1994). In order to address this issue, ultrafast transient absorption spectroscopy was applied on the same artificial light-harvesting dyad as discussed previously, but with extended conjugated π-electron system of the carotenoid moiety with 10 or 11 C=C double bonds, implying lower excited-state energies (Fig. 4a). Strikingly, the Pc lifetime MM-102 in vitro is reduced from its natural lifetime of 3 ns
to 15–300 ps, depending on the length of the carotenoid’s conjugated π-electron system (Fig. 4b) and the solvent polarity. Furthermore, Berera et al. (2006) have demonstrated that the carotenoid S1 excited state acts as the acceptor of excited-state energy from the covalently linked Pc, as schematically shown in Fig. 4c, thereby providing an efficient channel for energy dissipation. Fig. 4 a Molecular structure of a carotenophthalocyanine
light-harvesting dyad 1, 2, and 3. The carotenoids of dyad 1, 2 and 3 contain 9, 10 and 11 conjugated C=C double bonds, respectively. b Upper panel: kinetic traces at 680 nm of dyad 1, 2, and 3 and a model Pc in ARS-1620 nmr tetrahydrofuran (THF). Lower panel: kinetic traces of dyad 3 dissolved in acetone detected at 480 nm (solid line) and 576 nm (dashed line). Excitation wavelength for b and d was 680 nm. c Kinetic scheme that describes the excited-state EX 527 nmr decay processes In dyad 2 and 3 upon Pc excitation. Solid line denotes energy transfer, dotted line denotes internal conversion process. d Evolution-associated difference spectra (EADS) that result from a global analysis on transient absorption experiments on dyad 3 dissolved in acetone. Source: Berera et al. (2006) A crucial aspect of Pc and Chl excited-state quenching by the carotenoid S1 state is the notion that such processes occur through a so-called inverted kinetic scheme, i.e., the quenching state S1 is slowly populated by rate constant kslow (in 15–300 ps)
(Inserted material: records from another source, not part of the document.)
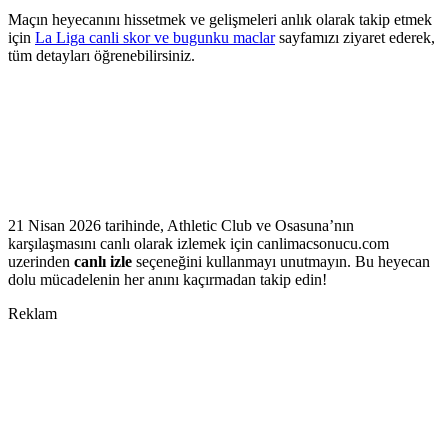
Maçın heyecanını hissetmek ve gelişmeleri anlık olarak takip etmek
için
La Liga canli skor ve bugunku maclar
sayfamızı ziyaret ederek,
tüm detayları öğrenebilirsiniz.
21 Nisan 2026 tarihinde, Athletic Club ve Osasuna’nın
karşılaşmasını canlı olarak izlemek için canlimacsonucu.com
uzerinden
canlı izle
seçeneğini kullanmayı unutmayın. Bu heyecan
dolu mücadelenin her anını kaçırmadan takip edin!
Reklam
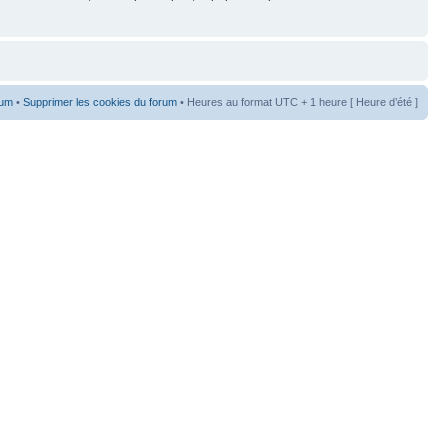
rum
•
Supprimer les cookies du forum
• Heures au format UTC + 1 heure [ Heure d’été ]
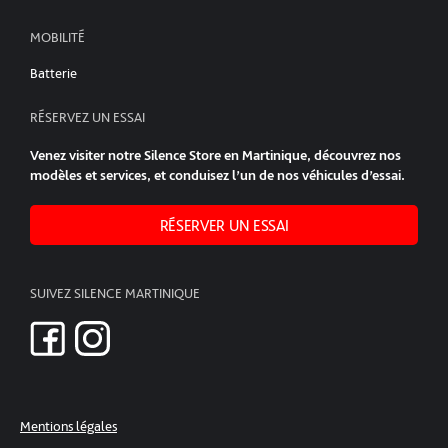
MOBILITÉ
Batterie
RÉSERVEZ UN ESSAI
Venez visiter notre Silence Store en Martinique, découvrez nos
modèles et services, et conduisez l’un de nos véhicules d’essai.
RÉSERVER UN ESSAI
SUIVEZ SILENCE MARTINIQUE
Mentions légales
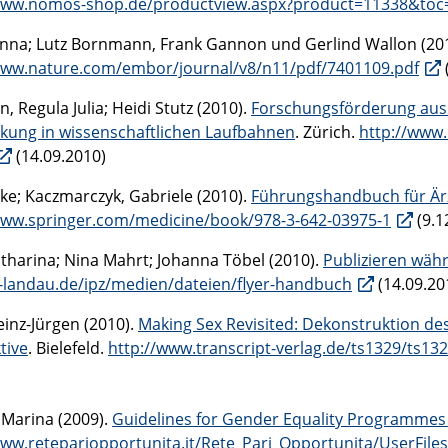
www.nomos-shop.de/productview.aspx?product=11338&toc
Anna; Lutz Bornmann, Frank Gannon und Gerlind Wallon (20
www.nature.com/embor/journal/v8/n11/pdf/7401109.pdf
 Regula Julia; Heidi Stutz (2010).
Forschungsförderung aus
kung in wissenschaftlichen Laufbahnen
. Zürich.
http://www.
(14.09.2010)
ike; Kaczmarczyk, Gabriele (2010).
Führungshandbuch für Är
www.springer.com/medicine/book/978-3-642-03975-1
(9.1
atharina; Nina Mahrt; Johanna Töbel (2010).
Publizieren wäh
-landau.de/ipz/medien/dateien/flyer-handbuch
(14.09.20
einz-Jürgen (2010).
Making Sex Revisited: Dekonstruktion de
tive
. Bielefeld.
http://www.transcript-verlag.de/ts1329/ts13
 Marina (2009).
Guidelines for Gender Equality Programmes 
www.retepariopportunita.it/Rete_Pari_Opportunita/UserFiles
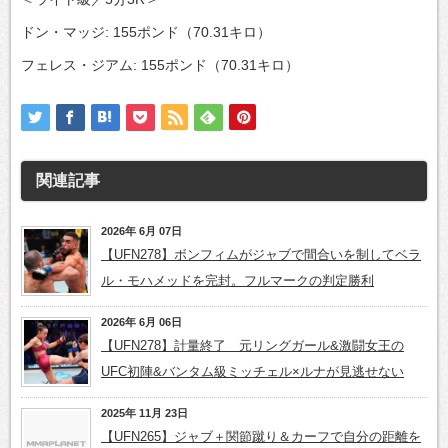
ドン・マッジ: 155ポンド（70.31キロ）
フェレス・ジアム: 155ポンド（70.31キロ）
関連記事
2026年 6月 07日
【UFN278】ボンフィムがジャブで間合いを制してベラ
ル・モハメッドを完封。フルマークの判定勝利
2026年 6月 06日
【UFN278】計量終了 元リングガール&激闘女王の
UFC初陣&バンタム級ミッチェル×ルナが見逃せない
2025年 11月 23日
【UFN265】ジャブ＋関節蹴り＆カーフで自分の距離を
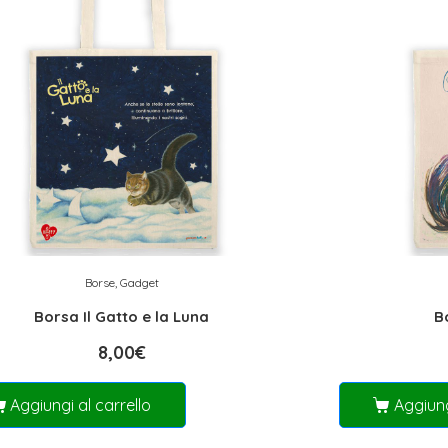
Borse
,
Gadget
Borsa Il Gatto e la Luna
B
8,00
€
Aggiungi al carrello
Aggiung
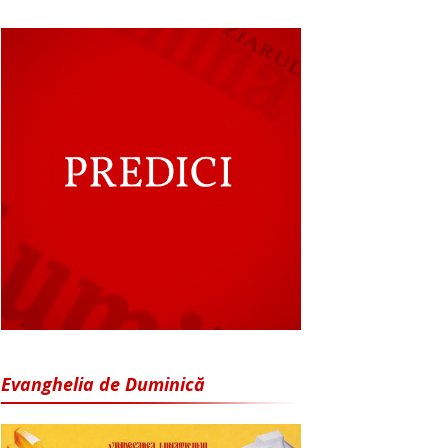
Evanghelia de Duminică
and quickly depopulated Non-specific serine/threonine protein kinase with rate constant kfast (in ~5 ps). The latter time constant is inherent to the photophysics of the carotenoid S1 state, i.e., internal conversion to the ground state occurs on this timescale through efficient vibronic coupling between the ground and S1 states (Chynwat and Frank 1995). In such an inverted kinetic scheme, the donor (Pc) decays with a single rate constant kslow. The acceptor (carotenoid S1) will rise with rate constant kfast and decay in parallel with the donor with rate constant kslow, and reach a maximum transient concentration that remains low, and with sufficiently separated rate constants, it is approximately equal to kslow/kfast. Thus, in the specific case of the artificial light-harvesting dyads, the carotenoid S1 signal is expected to rise with a rate constant that corresponds to the internal conversion rate of S1 to the ground state and to have a low amplitude throughout the Pc excited-state lifetime.